9. Wangari Maathai (d 2011)
It’s the little things citizens do. That’s what will make the difference. My little thing is planting trees.
Kenyan activist and politician, renowned for using community-based tree planting to reduce poverty and conserve the environment, and for being the founder of the Green Belt Movement.
You might not know: When Maathai won the Nobel Peace Prize in 2004, she was the first African woman and the first environmentalist to do so. The Green Belt Movement has now planted more than 51 million trees across Kenya.
10. Vandana Shiva
We are either going to have a future where women lead the way to make peace with the Earth or we are not going to have a human future at all.Vandana Shiva
Indian physicist, ecofeminist and founder of Seed Freedom. She has campaigned internationally on the environmental and human costs of chemically-treated and genetically engineered food. She's supported anti-GMO movements in Africa, Asia, Latin America and Europe.
You might not know: Time magazine called Dr Shiva an environmental hero in 2003, and in 2010 Forbes magazine identified her as one of the world’s top 7 most powerful women.
11. The anti-fracking Nanas
I want clean water and clean air for my children... Fighting fracking has brought this community together. "Nana" Cheryl Atkinson
A group of women from the north of England – including Cheryl Atkinson, centre front, and Tina Louise Rothery, right.

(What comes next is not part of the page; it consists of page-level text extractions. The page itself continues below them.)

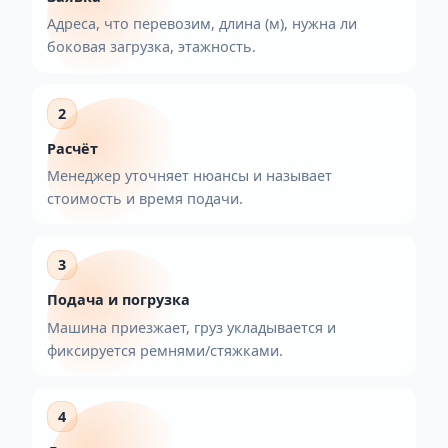
Контроль заявки
Менеджер ведёт перевозку: расчёт,
подтверждение подачи, связь по времени и
маршруту.
Как заказать Газель тент 5–6 
Чёткий процесс — меньше лишних созвонов. Вы
сообщаете детали, мы организуем перевозку.
1
Заявка
Адреса, что перевозим, длина (м), нужна ли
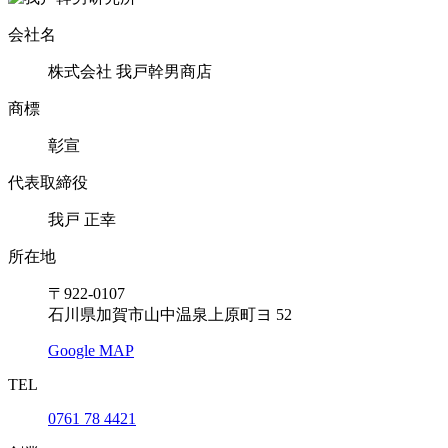
会社名
株式会社 我戸幹男商店
商標
彰宣
代表取締役
我戸 正幸
所在地
〒922-0107
石川県加賀市山中温泉上原町ヨ 52
Google MAP
TEL
0761 78 4421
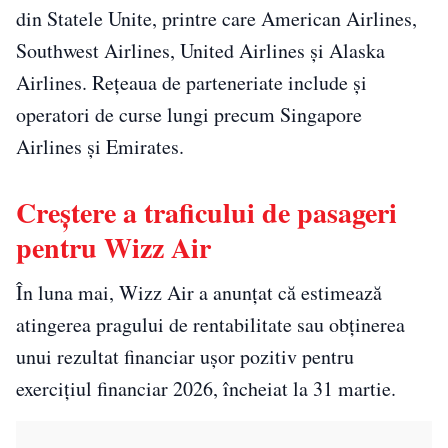
din Statele Unite, printre care American Airlines,
Southwest Airlines, United Airlines și Alaska
Airlines. Rețeaua de parteneriate include și
operatori de curse lungi precum Singapore
Airlines și Emirates.
Creștere a traficului de pasageri
pentru Wizz Air
În luna mai, Wizz Air a anunțat că estimează
atingerea pragului de rentabilitate sau obținerea
unui rezultat financiar ușor pozitiv pentru
exercițiul financiar 2026, încheiat la 31 martie.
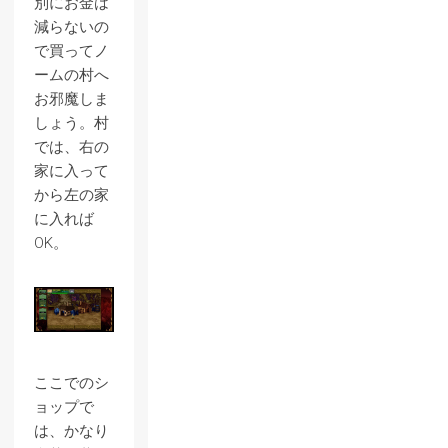
別にお金は
減らないの
で買ってノ
ームの村へ
お邪魔しま
しょう。村
では、右の
家に入って
から左の家
に入れば
OK。
ここでのシ
ョップで
は、かなり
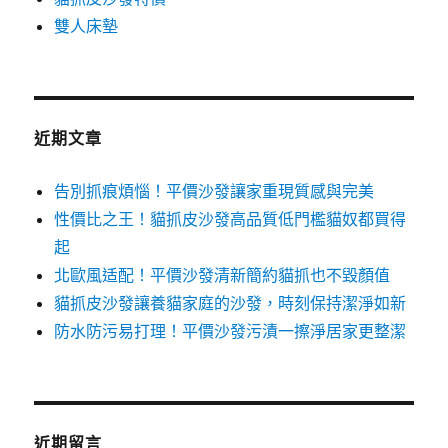
雙人床墊
近期文章
告別抓痕煩惱！平價沙發讓家重現質感與完美
性價比之王！貓抓皮沙發高品質低門檻貓奴都買得
起
北歐風适配！平價沙發清新簡約貓抓也不毀顏值
貓抓皮沙發讓養貓家庭的沙發，時刻保持潔淨如新
防水防污易打理！平價沙發污漬一擦淨居家更整潔
近期留言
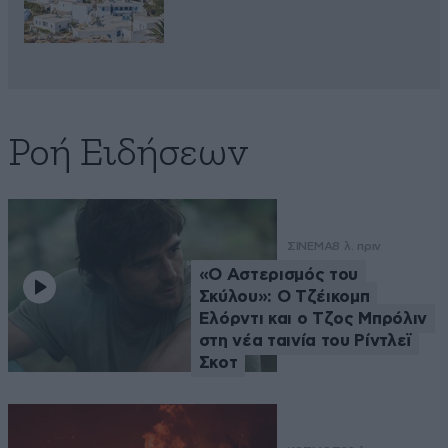
Ροή Ειδήσεων
ΣΙΝΕΜΑ
8 λ. πριν
«Ο Αστερισμός του
Σκύλου»: Ο Τζέικομπ
Ελόρντι και ο Τζος Μπρόλιν
στη νέα ταινία του Ρίντλεϊ
Σκοτ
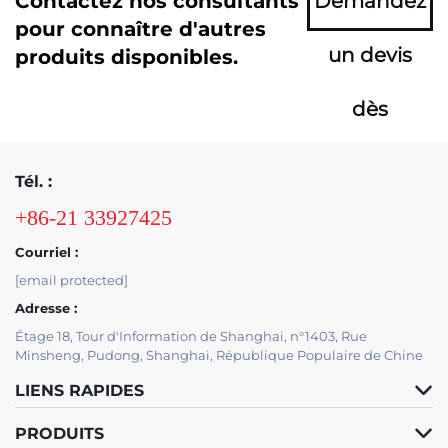
Contactez nos consultants
Demandez
pour connaître d'autres
un devis
produits disponibles.
dès
maintenant
Tél. :
+86-21 33927425
Courriel :
[email protected]
Adresse :
Étage 18, Tour d'Information de Shanghai, n°1403, Rue
Minsheng, Pudong, Shanghai, République Populaire de Chine
LIENS RAPIDES
PRODUITS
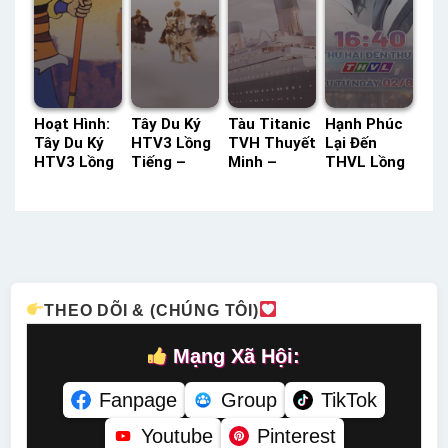
Hoạt Hình:
Tây Du Ký
Tàu Titanic
Hạnh Phúc
Tây Du Ký
HTV3 Lồng
TVH Thuyết
Lại Đến
HTV3 Lồng
Tiếng –
Minh –
THVL Lồng
Tiếng –
Status: 25 /
Status: HD
Tiếng –
Status: 52 /
25 Lồng
Thuyết
Status: 44 /
52 Lồng
Tiếng
Minh
44 Lồng
Tiếng
Tiếng
THEO DÕI & (CHÚNG TÔI)
Mạng Xã Hội:
Fanpage
Group
TikTok
Youtube
Pinterest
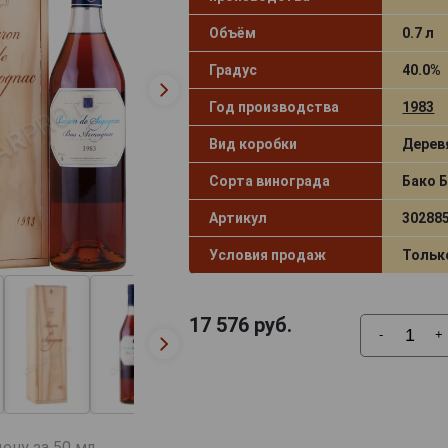
Объём
0.7 л
Градус
40.0%
Год производства
1983
Вид коробки
Дерев
Сорта винограда
Бако 
Артикул
30288
Условия продаж
Тольк
17 576
руб.
-
+
ену за 50 мл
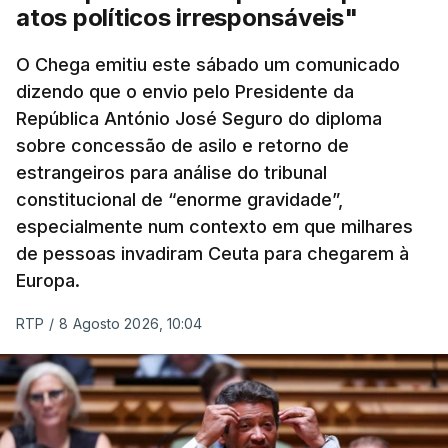
atos políticos irresponsáveis"
O Chega emitiu este sábado um comunicado
dizendo que o envio pelo Presidente da
República António José Seguro do diploma
sobre concessão de asilo e retorno de
estrangeiros para análise do tribunal
constitucional de “enorme gravidade”,
especialmente num contexto em que milhares
de pessoas invadiram Ceuta para chegarem à
Europa.
RTP
/
8 Agosto 2026, 10:04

They first came together in 2014 to protect their community and the environment from fracking – hydraulic fracturing of underground shale rock to extract gas/oil.
You might not know: The Nanas have fronted several rallies and campaigns, and even gone to court, successfully helping to slow down fracking operations in the UK.
12. Simona Getova
Macedonian activist and member of Young Friends of the Earth Europe. Her group, SOS Valandovo, has worked tirelessly for years to raise awareness of the potential environmental and community damage threatened by the Kazandol copper mine in this unspoilt agricultural region.
You might not know: Getova quit her job to move back to her home town in south-east Macedonia to help build the resistance to the Kazandol mine.